Segment Open
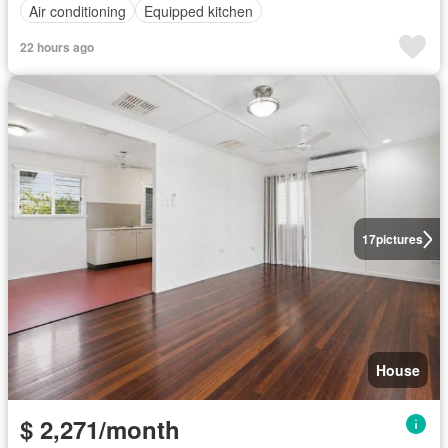
Air conditioning
Equipped kitchen
22 hours ago
17
pictures
House
$ 2,271/month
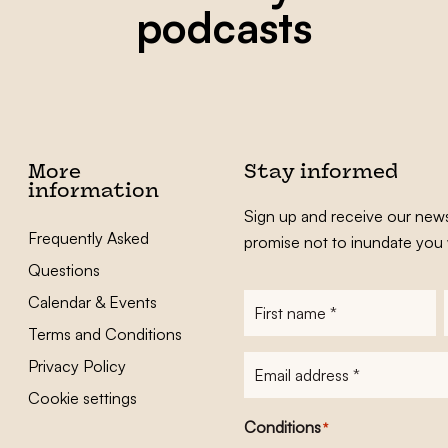
podcasts
More
Stay informed
information
Sign up and receive our news
Frequently Asked
promise not to inundate you 
Questions
Calendar & Events
First
name
*
Terms and Conditions
E-
Privacy Policy
mailadres
*
Cookie settings
Conditions
*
Segment Closed
Try it: Please transcribe all of the records above exactly, leaving out any pictures.

Exercise solution:
Air conditioning
Equipped kitchen
22 hours ago
17
pictures
House
$ 2,271/month
podcasts
More
Stay informed
information
Sign up and receive our news
Frequently Asked
promise not to inundate you 
Questions
Calendar & Events
First
name
*
Terms and Conditions
E-
Privacy Policy
mailadres
*
Cookie settings
Conditions
*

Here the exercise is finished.